Good advice. Sometimes, as you know, a shop will assign an instructor at the last minute. I had no idea who my instructor would be when I took the Deep course in 2012--I just signed up, expecting I would be taught everything I needed to know. I had lucked out with being taught an excellent Rescue course in 2004 and had no reservations about taking another PADI course. But discussing things beforehand with one's prospective instructor is not always as easy or expected as it is in the tech diving realm. I don't think "gas management" was even in my vocabulary, and I wouldn't have had any idea what to ask.Your memory of a course 18 years ago is interesting, but probably not very relevant to someone taking the class today from a different instructor.
My response was what the PADI Instructor Manual says, today.
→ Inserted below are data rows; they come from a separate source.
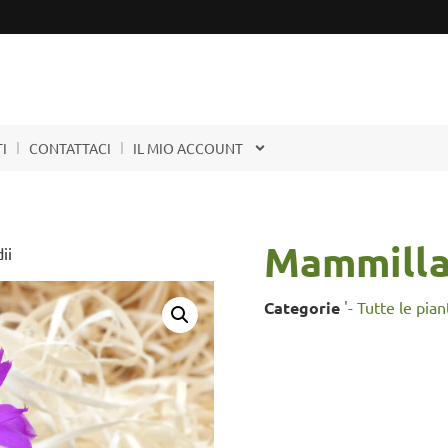
I
CONTATTACI
IL MIO ACCOUNT
Mammillar
ii
Categorie
'- Tutte le pian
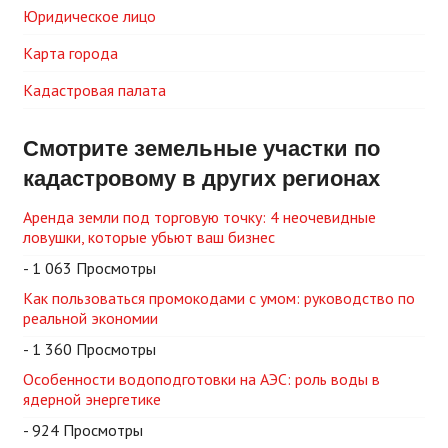
Юридическое лицо
Карта города
Кадастровая палата
Смотрите земельные участки по
кадастровому в других регионах
Аренда земли под торговую точку: 4 неочевидные
ловушки, которые убьют ваш бизнес
- 1 063 Просмотры
Как пользоваться промокодами с умом: руководство по
реальной экономии
- 1 360 Просмотры
Особенности водоподготовки на АЭС: роль воды в
ядерной энергетике
- 924 Просмотры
Whether a particular instructor meets that standard, ignores it, or goes beyond it, is the key issue.
Anyone thinking to take the class would be advised to discuss with the instructor -- before the class -- how gas management will be addressed. The background do do this should have been obtained in the student's AOW class, which is a prereq for Deep.
Similarly to what I believe @Divin'Papaw describes, in my Deep course I learned a diver could choose to do this, or a diver could choose to do that, and the bottom line is to reserve enough gas for the dive you're doing. Okay. The silver lining of my Deep course was that my resulting frustration is what prodded me to seek training that might give me more concrete direction. (Some might say GUE hits you over the head with that concrete, but being told to "do it this way for present purposes" is exactly what I wanted.)